Extracted records:
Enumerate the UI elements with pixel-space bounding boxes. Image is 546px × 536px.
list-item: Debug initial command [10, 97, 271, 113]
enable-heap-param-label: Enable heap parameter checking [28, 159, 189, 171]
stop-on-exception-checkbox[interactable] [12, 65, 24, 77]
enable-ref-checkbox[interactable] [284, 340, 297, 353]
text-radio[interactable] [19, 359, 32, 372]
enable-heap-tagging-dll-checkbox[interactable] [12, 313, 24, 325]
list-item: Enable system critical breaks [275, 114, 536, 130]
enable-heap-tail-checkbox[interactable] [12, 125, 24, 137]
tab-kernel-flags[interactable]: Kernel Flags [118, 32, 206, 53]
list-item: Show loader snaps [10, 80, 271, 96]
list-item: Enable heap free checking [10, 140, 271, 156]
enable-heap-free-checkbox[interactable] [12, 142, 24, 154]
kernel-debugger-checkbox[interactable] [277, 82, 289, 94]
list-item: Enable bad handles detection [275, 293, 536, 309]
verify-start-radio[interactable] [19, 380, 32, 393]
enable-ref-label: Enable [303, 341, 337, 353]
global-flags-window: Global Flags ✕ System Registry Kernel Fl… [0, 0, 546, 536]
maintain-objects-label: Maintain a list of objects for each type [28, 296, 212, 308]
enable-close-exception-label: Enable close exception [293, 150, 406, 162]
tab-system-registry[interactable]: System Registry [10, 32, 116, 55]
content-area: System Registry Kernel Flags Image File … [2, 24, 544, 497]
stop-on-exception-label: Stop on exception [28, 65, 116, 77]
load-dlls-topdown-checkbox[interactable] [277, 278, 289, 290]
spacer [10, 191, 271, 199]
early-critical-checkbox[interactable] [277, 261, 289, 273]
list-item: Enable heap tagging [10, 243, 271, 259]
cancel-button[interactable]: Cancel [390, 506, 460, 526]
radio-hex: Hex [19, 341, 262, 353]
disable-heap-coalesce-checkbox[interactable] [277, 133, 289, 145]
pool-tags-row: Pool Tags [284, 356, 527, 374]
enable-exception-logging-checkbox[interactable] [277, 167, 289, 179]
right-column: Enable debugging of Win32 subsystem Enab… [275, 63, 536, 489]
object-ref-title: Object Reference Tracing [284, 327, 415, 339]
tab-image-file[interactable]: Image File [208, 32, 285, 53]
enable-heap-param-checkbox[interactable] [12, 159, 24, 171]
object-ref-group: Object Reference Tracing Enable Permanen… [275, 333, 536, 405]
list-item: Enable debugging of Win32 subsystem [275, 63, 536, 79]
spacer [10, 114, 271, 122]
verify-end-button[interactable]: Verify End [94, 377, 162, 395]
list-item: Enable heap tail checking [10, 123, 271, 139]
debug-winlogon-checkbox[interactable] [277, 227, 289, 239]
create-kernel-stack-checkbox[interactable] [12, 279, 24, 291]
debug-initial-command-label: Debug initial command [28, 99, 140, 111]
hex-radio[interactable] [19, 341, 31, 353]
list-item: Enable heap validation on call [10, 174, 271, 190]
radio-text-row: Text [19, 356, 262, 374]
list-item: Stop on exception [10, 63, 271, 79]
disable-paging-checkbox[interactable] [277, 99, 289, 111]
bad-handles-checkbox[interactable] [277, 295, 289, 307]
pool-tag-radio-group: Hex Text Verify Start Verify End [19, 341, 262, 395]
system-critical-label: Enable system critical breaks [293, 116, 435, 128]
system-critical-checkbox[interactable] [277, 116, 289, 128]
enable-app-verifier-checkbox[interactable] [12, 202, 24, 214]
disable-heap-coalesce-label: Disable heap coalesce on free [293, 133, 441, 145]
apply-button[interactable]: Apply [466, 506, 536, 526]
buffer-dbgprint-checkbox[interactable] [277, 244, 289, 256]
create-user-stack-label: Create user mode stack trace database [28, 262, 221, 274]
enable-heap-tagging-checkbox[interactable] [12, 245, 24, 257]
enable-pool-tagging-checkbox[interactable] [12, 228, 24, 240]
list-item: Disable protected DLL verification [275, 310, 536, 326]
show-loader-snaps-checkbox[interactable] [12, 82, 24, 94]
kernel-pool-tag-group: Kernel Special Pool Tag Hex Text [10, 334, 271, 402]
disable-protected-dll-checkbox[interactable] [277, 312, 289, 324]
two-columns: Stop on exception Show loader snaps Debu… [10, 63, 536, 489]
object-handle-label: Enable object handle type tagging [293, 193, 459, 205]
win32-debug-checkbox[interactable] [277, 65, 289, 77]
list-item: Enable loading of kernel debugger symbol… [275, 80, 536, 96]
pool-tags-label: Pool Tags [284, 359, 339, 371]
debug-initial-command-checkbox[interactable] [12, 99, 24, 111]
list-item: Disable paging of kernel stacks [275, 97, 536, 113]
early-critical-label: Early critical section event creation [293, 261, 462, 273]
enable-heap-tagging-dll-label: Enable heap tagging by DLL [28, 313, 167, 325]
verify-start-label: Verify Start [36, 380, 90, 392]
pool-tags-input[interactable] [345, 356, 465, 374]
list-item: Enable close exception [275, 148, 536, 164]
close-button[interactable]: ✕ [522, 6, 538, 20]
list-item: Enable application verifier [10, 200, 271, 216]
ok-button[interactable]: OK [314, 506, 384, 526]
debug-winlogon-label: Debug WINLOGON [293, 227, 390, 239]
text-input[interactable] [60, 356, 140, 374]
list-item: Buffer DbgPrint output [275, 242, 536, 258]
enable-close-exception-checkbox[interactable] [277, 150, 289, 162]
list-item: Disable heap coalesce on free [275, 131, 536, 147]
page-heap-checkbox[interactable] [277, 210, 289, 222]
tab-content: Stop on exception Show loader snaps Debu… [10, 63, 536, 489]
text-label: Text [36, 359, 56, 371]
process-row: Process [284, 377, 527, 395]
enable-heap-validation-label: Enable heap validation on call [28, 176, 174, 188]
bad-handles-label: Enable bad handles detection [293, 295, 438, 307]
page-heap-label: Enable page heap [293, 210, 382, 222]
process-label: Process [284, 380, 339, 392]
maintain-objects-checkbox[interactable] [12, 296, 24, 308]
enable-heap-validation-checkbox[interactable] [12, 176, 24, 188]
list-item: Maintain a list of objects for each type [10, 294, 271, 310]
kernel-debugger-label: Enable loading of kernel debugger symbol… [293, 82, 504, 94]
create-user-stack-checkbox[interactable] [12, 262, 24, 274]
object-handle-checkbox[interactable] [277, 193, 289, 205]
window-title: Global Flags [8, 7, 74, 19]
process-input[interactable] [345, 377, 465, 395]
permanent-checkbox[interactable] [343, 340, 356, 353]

§ **Problem to work on**:
Every entry above must be copied exactly.

§ **Worked solution**:
Enumerate the UI elements with pixel-space bounding boxes. Image is 546px × 536px.
list-item: Debug initial command [10, 97, 271, 113]
enable-heap-param-label: Enable heap parameter checking [28, 159, 189, 171]
stop-on-exception-checkbox[interactable] [12, 65, 24, 77]
enable-ref-checkbox[interactable] [284, 340, 297, 353]
text-radio[interactable] [19, 359, 32, 372]
enable-heap-tagging-dll-checkbox[interactable] [12, 313, 24, 325]
list-item: Enable system critical breaks [275, 114, 536, 130]
enable-heap-tail-checkbox[interactable] [12, 125, 24, 137]
tab-kernel-flags[interactable]: Kernel Flags [118, 32, 206, 53]
list-item: Show loader snaps [10, 80, 271, 96]
list-item: Enable heap free checking [10, 140, 271, 156]
enable-heap-free-checkbox[interactable] [12, 142, 24, 154]
kernel-debugger-checkbox[interactable] [277, 82, 289, 94]
list-item: Enable bad handles detection [275, 293, 536, 309]
verify-start-radio[interactable] [19, 380, 32, 393]
enable-ref-label: Enable [303, 341, 337, 353]
global-flags-window: Global Flags ✕ System Registry Kernel Fl… [0, 0, 546, 536]
maintain-objects-label: Maintain a list of objects for each type [28, 296, 212, 308]
enable-close-exception-label: Enable close exception [293, 150, 406, 162]
tab-system-registry[interactable]: System Registry [10, 32, 116, 55]
content-area: System Registry Kernel Flags Image File … [2, 24, 544, 497]
stop-on-exception-label: Stop on exception [28, 65, 116, 77]
load-dlls-topdown-checkbox[interactable] [277, 278, 289, 290]
spacer [10, 191, 271, 199]
early-critical-checkbox[interactable] [277, 261, 289, 273]
list-item: Enable heap tagging [10, 243, 271, 259]
cancel-button[interactable]: Cancel [390, 506, 460, 526]
radio-hex: Hex [19, 341, 262, 353]
disable-heap-coalesce-checkbox[interactable] [277, 133, 289, 145]
pool-tags-row: Pool Tags [284, 356, 527, 374]
enable-exception-logging-checkbox[interactable] [277, 167, 289, 179]
right-column: Enable debugging of Win32 subsystem Enab… [275, 63, 536, 489]
object-ref-title: Object Reference Tracing [284, 327, 415, 339]
tab-image-file[interactable]: Image File [208, 32, 285, 53]
enable-heap-param-checkbox[interactable] [12, 159, 24, 171]
object-ref-group: Object Reference Tracing Enable Permanen… [275, 333, 536, 405]
list-item: Enable debugging of Win32 subsystem [275, 63, 536, 79]
spacer [10, 114, 271, 122]
verify-end-button[interactable]: Verify End [94, 377, 162, 395]
list-item: Enable heap tail checking [10, 123, 271, 139]
debug-winlogon-checkbox[interactable] [277, 227, 289, 239]
create-kernel-stack-checkbox[interactable] [12, 279, 24, 291]
debug-initial-command-label: Debug initial command [28, 99, 140, 111]
hex-radio[interactable] [19, 341, 31, 353]
list-item: Enable heap validation on call [10, 174, 271, 190]
radio-text-row: Text [19, 356, 262, 374]
list-item: Stop on exception [10, 63, 271, 79]
disable-paging-checkbox[interactable] [277, 99, 289, 111]
bad-handles-checkbox[interactable] [277, 295, 289, 307]
pool-tag-radio-group: Hex Text Verify Start Verify End [19, 341, 262, 395]
system-critical-label: Enable system critical breaks [293, 116, 435, 128]
system-critical-checkbox[interactable] [277, 116, 289, 128]
enable-app-verifier-checkbox[interactable] [12, 202, 24, 214]
disable-heap-coalesce-label: Disable heap coalesce on free [293, 133, 441, 145]
apply-button[interactable]: Apply [466, 506, 536, 526]
buffer-dbgprint-checkbox[interactable] [277, 244, 289, 256]
create-user-stack-label: Create user mode stack trace database [28, 262, 221, 274]
enable-heap-tagging-checkbox[interactable] [12, 245, 24, 257]
enable-pool-tagging-checkbox[interactable] [12, 228, 24, 240]
list-item: Disable protected DLL verification [275, 310, 536, 326]
show-loader-snaps-checkbox[interactable] [12, 82, 24, 94]
kernel-pool-tag-group: Kernel Special Pool Tag Hex Text [10, 334, 271, 402]
disable-protected-dll-checkbox[interactable] [277, 312, 289, 324]
two-columns: Stop on exception Show loader snaps Debu… [10, 63, 536, 489]
object-handle-label: Enable object handle type tagging [293, 193, 459, 205]
win32-debug-checkbox[interactable] [277, 65, 289, 77]
list-item: Enable loading of kernel debugger symbol… [275, 80, 536, 96]
pool-tags-label: Pool Tags [284, 359, 339, 371]
debug-initial-command-checkbox[interactable] [12, 99, 24, 111]
list-item: Disable paging of kernel stacks [275, 97, 536, 113]
early-critical-label: Early critical section event creation [293, 261, 462, 273]
enable-heap-tagging-dll-label: Enable heap tagging by DLL [28, 313, 167, 325]
verify-start-label: Verify Start [36, 380, 90, 392]
pool-tags-input[interactable] [345, 356, 465, 374]
list-item: Enable close exception [275, 148, 536, 164]
close-button[interactable]: ✕ [522, 6, 538, 20]
list-item: Enable application verifier [10, 200, 271, 216]
ok-button[interactable]: OK [314, 506, 384, 526]
debug-winlogon-label: Debug WINLOGON [293, 227, 390, 239]
text-input[interactable] [60, 356, 140, 374]
list-item: Buffer DbgPrint output [275, 242, 536, 258]
enable-close-exception-checkbox[interactable] [277, 150, 289, 162]
list-item: Disable heap coalesce on free [275, 131, 536, 147]
page-heap-checkbox[interactable] [277, 210, 289, 222]
tab-content: Stop on exception Show loader snaps Debu… [10, 63, 536, 489]
text-label: Text [36, 359, 56, 371]
process-row: Process [284, 377, 527, 395]
enable-heap-validation-label: Enable heap validation on call [28, 176, 174, 188]
bad-handles-label: Enable bad handles detection [293, 295, 438, 307]
page-heap-label: Enable page heap [293, 210, 382, 222]
process-label: Process [284, 380, 339, 392]
maintain-objects-checkbox[interactable] [12, 296, 24, 308]
enable-heap-validation-checkbox[interactable] [12, 176, 24, 188]
list-item: Maintain a list of objects for each type [10, 294, 271, 310]
kernel-debugger-label: Enable loading of kernel debugger symbol… [293, 82, 504, 94]
create-user-stack-checkbox[interactable] [12, 262, 24, 274]
object-handle-checkbox[interactable] [277, 193, 289, 205]
window-title: Global Flags [8, 7, 74, 19]
process-input[interactable] [345, 377, 465, 395]
permanent-checkbox[interactable] [343, 340, 356, 353]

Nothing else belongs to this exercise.